TIL that the Death Star is the size of the Olympic Peninsula

TIL that the Death Star is the size of the Olympic Peninsula

Park My Spaceship is the simple, extremely amusing app I didn’t know I needed. It allows you to superimpose to-scale images of notable spacecraft from sci-fi shows and movies over Google Maps. That’s it. It’s great. You can check to see if Serenity would fit in your backyard or if the Millennium Falcon could land in your neighborhood park. It’s been around since 2018, but I first encountered it this week when @CincinnatiPhil TILearned about it and shared his discoveries on Twitter.

I set about placing ships around the greater Seattle area and found that the Millennium Falcon fits nicely in the fountain plaza in front of the Space Needle, which would look cool as hell. You can almost fit a Star Destroyer in Lake Union or park it on Harbor Island, a tiny landmass made entirely of dirt removed from early regrading projects dumped into Elliot Bay. (TIL in a TIL: A guy named Charles Butler and his 300 chickens used to live there.)
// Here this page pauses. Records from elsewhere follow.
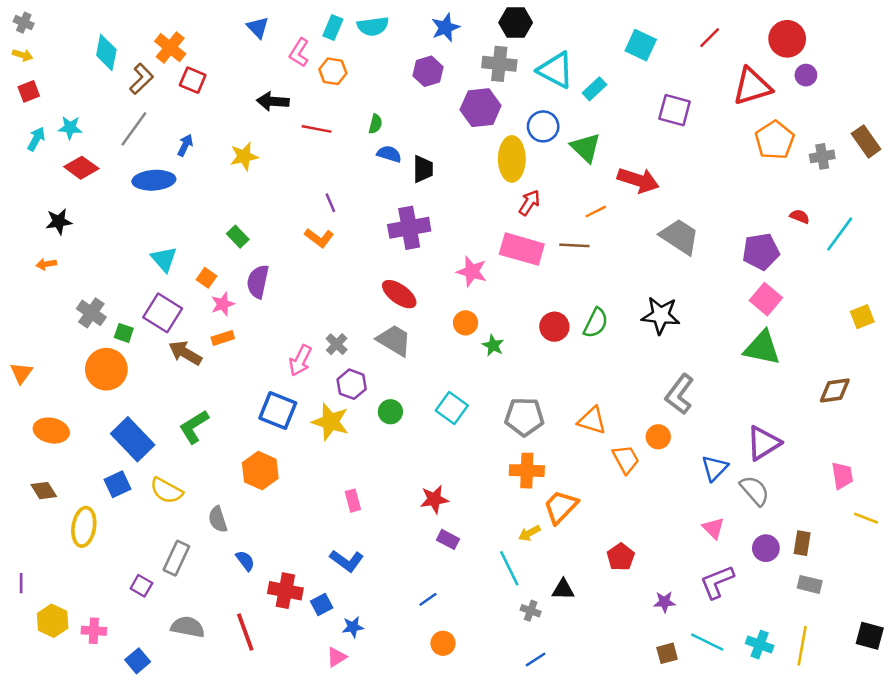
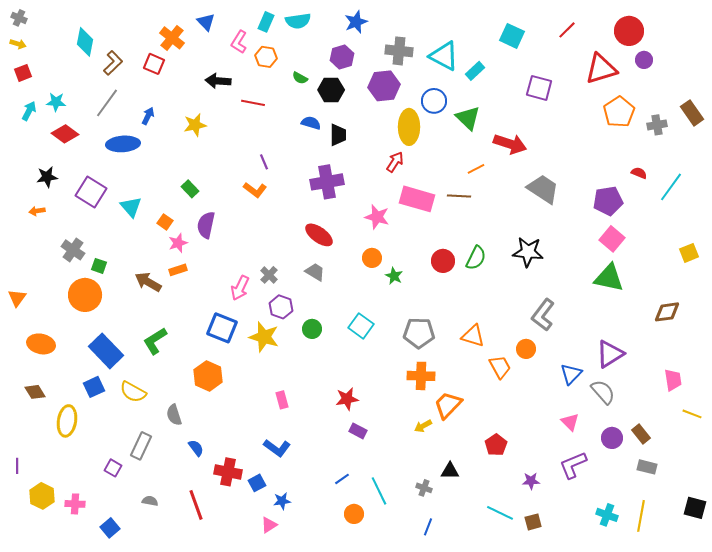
black hexagon: (516, 23) -> (331, 90), moved
orange cross: (170, 48) -> (172, 38), moved
green semicircle: (375, 124) -> (300, 78), moved, turned 105
red arrow: (529, 203) -> (395, 162), moved
purple square: (163, 313) -> (91, 192), moved
gray trapezoid: (394, 340) -> (315, 272), size x0.7
brown rectangle: (802, 543) -> (641, 434), turned -48
cyan line: (509, 568) -> (379, 491), moved
gray semicircle: (188, 627) -> (150, 501), size x0.6
cyan line: (707, 642) -> (500, 513), moved
blue line: (536, 660) -> (428, 527), turned -36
You can also rotate your spaceship and press play to “fly” it across the map. I sent an X-Wing across the West Seattle bridge, which is the only way to use the West Seattle bridge at the moment.

The Death Star (mark one, that is) is on an entirely different scale. It dwarfs Seattle and Tacoma, but it just about covers the Olympic peninsula, stretching all the way from Kitsap county to Forks and the shores of the Pacific. That’s no moon, indeed.

Santa taxis for takeoff at Seattle-Tacoma International Airport.

There are ships from Star Trek, Mass Effect, Hitchhiker’s Guide to the Galaxy, and many other classics of the genre (I’m just partial to Star Wars), even real-life space ships. And then there’s that most beloved of all UFOs, Santa’s sleigh. Adorably, the screen filled with drifting snowflakes as I positioned Santa on the runway at Seatac for takeoff. I hope he made it back to the North Pole before omicron came to town.